Innovative 'omics technologies for personalised medicine

Case study


The AHSN network comprises the group of Academic Health Science Networks tasked with supporting health innovation in England and bringing new technologies and practices into the NHS. Personalised medicine is an important theme within that remit.

'This report looks at the unique ways that the ‘omics era can help define our future health care, and I’m thrilled so many eminent scientists and healthcare specialists have contributed to this vital research'

Prof Sir Mark Caulfield (Chief Scientist, Genomics England)

With the launch of the NHS National Genomic Medicine Service and National Genomic Test Directory in 2019, the impact of genomics and genomics-based technologies approaches on the delivery of healthcare was increasing rapidly.

The AHSN Network commissioned PHG Foundation to produce a report in support of that work.
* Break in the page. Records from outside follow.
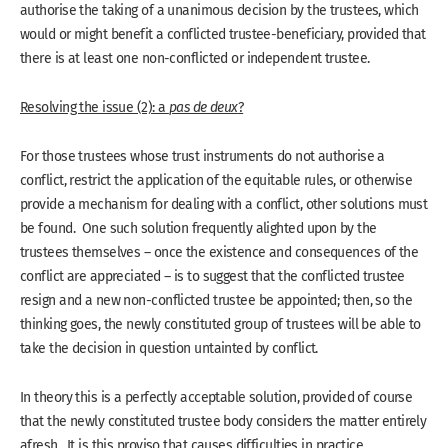
authorise the taking of a unanimous decision by the trustees, which
would or might benefit a conflicted trustee-beneficiary, provided that
there is at least one non-conflicted or independent trustee.
Resolving the issue (2): a
pas de deux
?
For those trustees whose trust instruments do not authorise a
conflict, restrict the application of the equitable rules, or otherwise
provide a mechanism for dealing with a conflict, other solutions must
be found. One such solution frequently alighted upon by the
trustees themselves – once the existence and consequences of the
conflict are appreciated – is to suggest that the conflicted trustee
resign and a new non-conflicted trustee be appointed; then, so the
thinking goes, the newly constituted group of trustees will be able to
take the decision in question untainted by conflict.
In theory this is a perfectly acceptable solution, provided of course
that the newly constituted trustee body considers the matter entirely
afresh. It is this proviso that causes difficulties in practice.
Providing an evidence review of genomics and genomic technologies likely to impact the delivery of personalised medicine in the NHS in the next two to three years.

What we did

The report Genomic innovation: technologies for personalised medicine provided a general introduction to the national AHSN Network Personalised Medicine Programme and dedicated chapters to five ‘omic technologies transforming the personalised medicine landscape:

  • Circulating tumour DNA (ctDNA)
  • Pharmacogenomics
  • Transcriptomics
  • Near-patient testing to support antimicrobial stewardship
  • Genetically modified regenerative medicines

In gathering evidence for each topic, we interviewed leading researchers and clinical specialists before assessing the technology, its clinical utility and current state of implementation.

Our report also includes recommendations for the implementation in the NHS of each technology.

'I hope this timely and informative report will also be of value to the wider health and social care system in guiding future developments and action'

Tony Davis (Director of Innovation & Economic Growth, West Midlands Academic Health Science Network)


The report was well received by the 15 regional AHSN organisations, health service policy makers and other NHS stakeholders.

A film based upon the report was commissioned by the AHSN Network, hosted by Professor Sir Mark Caulfield, Chief Scientist of Genomics England, and with contributions from Hilary Newiss, Chair of National Voices, Matthew Whitty, Chief Executive of Accelerated Access Collaborative (AAC) and colleagues from industry body ABPI, Health Education England and the report authors from PHG Foundation and The AHSN Network.

The AHSN network hosted the report launch (necessarily online due to COVID restrictions) where prominent health sector leaders had the opportunity to discuss implications from the report with the AHSN network and PHG Foundation.